The 94th Congress that assembled last week is sprinkled with bright new members who seem intent on embarking in new directions. Oddly enough, this promising shift is the result of last November's torpid election, in which only 38% of Americans of voting age cast ballots. That apathetic performance confirms a disillusionment with politicians that has been gathering for a long time.
"From the beginning of the Republic," House Speaker Nicholas Longworth once complained, "it has been the duty of every freeborn humorist to make jokes at us." He may have had in mind Mark Twain's crack that Congress is our only native American criminal class. But there have been times in recent years when the entire nation could have been indicted for contempt of Congress.
Politicians have a bad name: a lot of fathers would not want their daughters to marry one, and candidates' wives openly express the wish that their husbands were in some other line of work. But at the very least, politicians are entitled to plead, in the words of the old song: "You made me what I am today, I hope you're satisfied." That plea will probably get them about as much sympathy as the jilted lover gets, but it deserves to be considered. Complacent public discussion usually turns on the poor quality of the candidates up for election. Only rarely are two more pertinent questions asked: In its demands, is the public emphasizing the wrong qualities in a man? And is the public making failure inevitable by entertaining false expectations of what a man can do in office? These questions apply to all politicians, even to the ones who become Presidents.

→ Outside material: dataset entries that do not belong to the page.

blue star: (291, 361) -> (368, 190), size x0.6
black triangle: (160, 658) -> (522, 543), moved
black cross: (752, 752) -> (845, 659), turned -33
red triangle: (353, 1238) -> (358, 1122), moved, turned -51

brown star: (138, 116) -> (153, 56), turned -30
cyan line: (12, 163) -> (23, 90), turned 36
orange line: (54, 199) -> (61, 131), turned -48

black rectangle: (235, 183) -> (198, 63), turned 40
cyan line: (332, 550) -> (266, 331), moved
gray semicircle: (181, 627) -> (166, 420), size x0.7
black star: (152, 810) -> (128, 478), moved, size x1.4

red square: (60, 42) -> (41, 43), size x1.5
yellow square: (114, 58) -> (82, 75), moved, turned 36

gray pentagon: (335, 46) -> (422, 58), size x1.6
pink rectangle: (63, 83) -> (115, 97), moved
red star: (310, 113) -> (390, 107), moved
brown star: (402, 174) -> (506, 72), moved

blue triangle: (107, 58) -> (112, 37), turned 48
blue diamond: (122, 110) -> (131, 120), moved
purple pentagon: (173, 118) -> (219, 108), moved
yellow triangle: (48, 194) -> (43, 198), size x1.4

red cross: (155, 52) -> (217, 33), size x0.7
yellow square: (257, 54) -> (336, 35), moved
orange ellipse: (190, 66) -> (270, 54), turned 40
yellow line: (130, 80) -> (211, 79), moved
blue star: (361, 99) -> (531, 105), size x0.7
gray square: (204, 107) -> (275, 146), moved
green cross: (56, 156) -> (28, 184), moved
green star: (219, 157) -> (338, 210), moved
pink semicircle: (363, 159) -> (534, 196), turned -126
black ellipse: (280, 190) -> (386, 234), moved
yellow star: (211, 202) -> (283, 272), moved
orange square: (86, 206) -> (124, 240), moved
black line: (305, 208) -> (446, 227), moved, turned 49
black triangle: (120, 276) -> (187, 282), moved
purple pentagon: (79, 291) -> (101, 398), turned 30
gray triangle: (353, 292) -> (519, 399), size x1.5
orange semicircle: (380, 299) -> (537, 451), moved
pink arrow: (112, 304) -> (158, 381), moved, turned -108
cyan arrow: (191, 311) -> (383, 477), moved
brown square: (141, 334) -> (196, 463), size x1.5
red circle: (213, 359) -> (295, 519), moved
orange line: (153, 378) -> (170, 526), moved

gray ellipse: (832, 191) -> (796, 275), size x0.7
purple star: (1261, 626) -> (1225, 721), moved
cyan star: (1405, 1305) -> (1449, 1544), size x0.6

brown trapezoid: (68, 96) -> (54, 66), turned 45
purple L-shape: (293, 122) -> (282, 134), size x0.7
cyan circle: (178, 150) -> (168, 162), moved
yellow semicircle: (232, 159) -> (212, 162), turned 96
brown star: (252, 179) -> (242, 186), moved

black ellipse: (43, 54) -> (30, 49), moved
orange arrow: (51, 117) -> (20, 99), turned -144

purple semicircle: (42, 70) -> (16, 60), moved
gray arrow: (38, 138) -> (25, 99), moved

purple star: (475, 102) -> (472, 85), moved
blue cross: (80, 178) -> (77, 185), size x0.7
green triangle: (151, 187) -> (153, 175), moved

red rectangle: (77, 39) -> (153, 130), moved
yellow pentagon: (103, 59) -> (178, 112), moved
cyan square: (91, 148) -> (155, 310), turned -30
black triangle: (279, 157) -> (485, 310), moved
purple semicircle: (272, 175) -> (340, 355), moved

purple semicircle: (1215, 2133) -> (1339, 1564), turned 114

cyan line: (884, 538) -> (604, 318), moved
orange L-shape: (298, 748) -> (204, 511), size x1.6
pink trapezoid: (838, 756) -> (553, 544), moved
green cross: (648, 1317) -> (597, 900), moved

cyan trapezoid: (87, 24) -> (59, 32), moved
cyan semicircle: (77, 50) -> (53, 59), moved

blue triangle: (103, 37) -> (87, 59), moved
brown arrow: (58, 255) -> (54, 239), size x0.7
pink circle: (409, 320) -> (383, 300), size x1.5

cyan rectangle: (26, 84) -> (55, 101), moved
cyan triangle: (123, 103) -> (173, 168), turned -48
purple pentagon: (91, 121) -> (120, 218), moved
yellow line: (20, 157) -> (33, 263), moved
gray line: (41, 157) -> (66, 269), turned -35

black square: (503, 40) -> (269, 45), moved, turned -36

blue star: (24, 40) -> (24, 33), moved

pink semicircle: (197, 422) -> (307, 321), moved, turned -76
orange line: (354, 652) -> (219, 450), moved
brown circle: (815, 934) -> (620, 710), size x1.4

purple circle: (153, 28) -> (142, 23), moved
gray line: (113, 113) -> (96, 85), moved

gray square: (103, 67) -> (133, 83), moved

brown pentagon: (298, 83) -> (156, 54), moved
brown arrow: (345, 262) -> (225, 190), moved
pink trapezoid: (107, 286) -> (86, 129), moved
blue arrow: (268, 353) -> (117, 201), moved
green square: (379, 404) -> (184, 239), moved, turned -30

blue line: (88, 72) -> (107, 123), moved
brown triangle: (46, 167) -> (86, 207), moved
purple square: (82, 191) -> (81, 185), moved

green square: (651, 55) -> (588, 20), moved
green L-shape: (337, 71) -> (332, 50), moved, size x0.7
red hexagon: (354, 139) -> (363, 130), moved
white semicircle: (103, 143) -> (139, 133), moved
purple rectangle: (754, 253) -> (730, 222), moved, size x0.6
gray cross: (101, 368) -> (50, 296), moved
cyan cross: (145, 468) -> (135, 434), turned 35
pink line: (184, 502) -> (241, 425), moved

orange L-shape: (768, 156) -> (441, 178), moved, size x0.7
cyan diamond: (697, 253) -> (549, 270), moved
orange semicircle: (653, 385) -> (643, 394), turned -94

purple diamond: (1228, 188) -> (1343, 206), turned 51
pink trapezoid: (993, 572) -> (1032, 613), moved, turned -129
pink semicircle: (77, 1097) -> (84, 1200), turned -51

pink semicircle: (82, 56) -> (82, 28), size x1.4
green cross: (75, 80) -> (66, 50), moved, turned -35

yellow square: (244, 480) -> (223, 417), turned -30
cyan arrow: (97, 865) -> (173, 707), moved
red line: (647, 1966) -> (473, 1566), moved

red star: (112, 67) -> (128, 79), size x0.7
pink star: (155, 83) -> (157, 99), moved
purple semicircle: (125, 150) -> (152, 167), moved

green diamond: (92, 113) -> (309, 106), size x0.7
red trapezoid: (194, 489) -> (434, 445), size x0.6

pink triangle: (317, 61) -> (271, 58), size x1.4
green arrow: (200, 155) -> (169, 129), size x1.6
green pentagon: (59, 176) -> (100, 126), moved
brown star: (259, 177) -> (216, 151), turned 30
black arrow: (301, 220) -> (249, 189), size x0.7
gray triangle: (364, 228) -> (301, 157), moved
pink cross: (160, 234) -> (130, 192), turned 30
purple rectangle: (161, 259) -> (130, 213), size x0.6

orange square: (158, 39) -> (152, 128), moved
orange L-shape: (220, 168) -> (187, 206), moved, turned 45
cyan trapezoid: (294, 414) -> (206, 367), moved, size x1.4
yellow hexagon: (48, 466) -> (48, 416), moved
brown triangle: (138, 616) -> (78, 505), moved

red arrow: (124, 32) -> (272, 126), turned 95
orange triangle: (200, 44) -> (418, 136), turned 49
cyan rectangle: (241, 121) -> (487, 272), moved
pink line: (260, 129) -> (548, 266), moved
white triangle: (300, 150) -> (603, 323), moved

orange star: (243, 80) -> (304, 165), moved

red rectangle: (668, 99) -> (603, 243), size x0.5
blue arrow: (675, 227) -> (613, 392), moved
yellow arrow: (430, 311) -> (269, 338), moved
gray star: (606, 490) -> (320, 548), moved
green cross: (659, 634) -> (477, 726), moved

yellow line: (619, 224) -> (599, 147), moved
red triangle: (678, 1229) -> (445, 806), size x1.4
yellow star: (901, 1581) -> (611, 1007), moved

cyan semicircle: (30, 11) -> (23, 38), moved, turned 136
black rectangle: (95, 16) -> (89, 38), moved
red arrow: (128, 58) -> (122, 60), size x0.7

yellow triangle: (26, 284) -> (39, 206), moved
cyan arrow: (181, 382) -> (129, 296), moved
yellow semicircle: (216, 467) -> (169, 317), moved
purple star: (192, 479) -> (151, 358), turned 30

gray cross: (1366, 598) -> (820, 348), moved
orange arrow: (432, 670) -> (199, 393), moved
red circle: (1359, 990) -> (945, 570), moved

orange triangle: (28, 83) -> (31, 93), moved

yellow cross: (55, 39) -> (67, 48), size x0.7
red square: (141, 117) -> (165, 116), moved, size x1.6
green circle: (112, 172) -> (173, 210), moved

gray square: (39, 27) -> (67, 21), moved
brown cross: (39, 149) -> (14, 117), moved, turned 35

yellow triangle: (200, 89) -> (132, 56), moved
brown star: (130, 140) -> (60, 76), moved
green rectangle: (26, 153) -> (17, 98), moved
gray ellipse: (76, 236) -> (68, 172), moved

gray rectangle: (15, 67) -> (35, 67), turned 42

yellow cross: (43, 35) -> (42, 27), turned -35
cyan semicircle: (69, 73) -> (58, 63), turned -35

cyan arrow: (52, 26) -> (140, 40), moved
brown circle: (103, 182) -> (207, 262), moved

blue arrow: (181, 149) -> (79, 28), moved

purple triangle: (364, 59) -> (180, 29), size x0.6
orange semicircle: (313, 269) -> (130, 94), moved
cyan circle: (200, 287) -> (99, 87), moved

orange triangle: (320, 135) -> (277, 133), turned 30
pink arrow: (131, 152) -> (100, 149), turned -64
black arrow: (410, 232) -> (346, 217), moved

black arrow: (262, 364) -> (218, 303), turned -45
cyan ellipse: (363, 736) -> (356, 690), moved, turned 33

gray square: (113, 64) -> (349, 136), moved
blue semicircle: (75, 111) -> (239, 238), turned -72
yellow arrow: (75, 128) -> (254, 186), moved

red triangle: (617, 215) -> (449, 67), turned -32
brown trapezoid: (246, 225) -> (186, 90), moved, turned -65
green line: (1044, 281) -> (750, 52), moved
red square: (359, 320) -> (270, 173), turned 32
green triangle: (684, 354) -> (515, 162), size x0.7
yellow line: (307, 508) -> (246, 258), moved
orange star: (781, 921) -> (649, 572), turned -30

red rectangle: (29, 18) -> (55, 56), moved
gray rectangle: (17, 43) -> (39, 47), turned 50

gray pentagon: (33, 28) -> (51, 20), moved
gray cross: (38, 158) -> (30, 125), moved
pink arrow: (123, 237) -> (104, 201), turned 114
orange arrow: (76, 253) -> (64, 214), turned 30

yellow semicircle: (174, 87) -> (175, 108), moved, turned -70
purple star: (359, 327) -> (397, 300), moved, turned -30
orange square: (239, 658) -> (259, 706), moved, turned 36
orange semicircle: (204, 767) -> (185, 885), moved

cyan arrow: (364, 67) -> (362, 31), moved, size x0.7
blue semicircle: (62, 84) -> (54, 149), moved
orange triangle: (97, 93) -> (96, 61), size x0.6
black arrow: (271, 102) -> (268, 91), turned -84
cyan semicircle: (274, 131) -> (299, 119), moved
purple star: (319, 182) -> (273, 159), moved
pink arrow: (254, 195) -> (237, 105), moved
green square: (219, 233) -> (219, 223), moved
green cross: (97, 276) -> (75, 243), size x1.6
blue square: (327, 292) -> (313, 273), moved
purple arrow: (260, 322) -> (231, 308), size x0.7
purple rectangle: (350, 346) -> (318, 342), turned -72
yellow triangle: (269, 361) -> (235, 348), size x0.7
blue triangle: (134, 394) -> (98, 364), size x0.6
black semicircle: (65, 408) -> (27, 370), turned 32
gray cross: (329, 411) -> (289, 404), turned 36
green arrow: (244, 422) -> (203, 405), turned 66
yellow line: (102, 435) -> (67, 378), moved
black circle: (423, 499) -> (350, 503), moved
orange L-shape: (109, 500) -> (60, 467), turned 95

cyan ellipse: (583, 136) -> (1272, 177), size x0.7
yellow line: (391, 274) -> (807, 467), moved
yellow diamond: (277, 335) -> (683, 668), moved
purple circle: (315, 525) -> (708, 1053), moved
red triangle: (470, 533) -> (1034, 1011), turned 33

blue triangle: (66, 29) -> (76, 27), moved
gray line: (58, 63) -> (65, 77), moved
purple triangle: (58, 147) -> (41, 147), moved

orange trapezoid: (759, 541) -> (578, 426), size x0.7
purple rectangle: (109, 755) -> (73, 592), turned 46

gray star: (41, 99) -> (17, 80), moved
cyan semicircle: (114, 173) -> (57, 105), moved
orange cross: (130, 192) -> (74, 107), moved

The very public that asks politicians to be statesmen will not forgive them for failing to look first after that public's narrower interests. The first bleak lesson a young idealist in politics learns is that his idealism may give him an attractive freshness, but his durability in office will be decided on more practical grounds: by a public looking for a public servant. Thus Gerald Ford probably did not think of himself as cynical but as merely plying his trade when he cautioned reporters not to judge how he would act in the White House on the basis of how he had voted in Congress. "Forget the voting record," he said. "The voting record reflects Grand Rapids."
Compare that with Edmund Burke's celebrated 18th century address to the electors of Bristol, in which he promised the voters not obedience to their desires but the free exercise of his judgment. Burke's elevated remark won an enduring place in political historybut he soon fell out of favor with his Bristol electors. America's founding fathers decreed that Congressmen should face re-election every two years to give them "immediate dependency" on the electorate. A public that scorns Congress as a whole usually likes its own Congressman, particularly if he has made it his business to please them. For all the talk of throwing the rascals out, close to 90% of Congressmen regularly win reelection. Often, it is not just that the down-home voters like (or at least tolerate) their man in Washington, but that they recognize that his increased seniority helps him to do better by his district.
Incumbency is thus a politician's most cherished possession.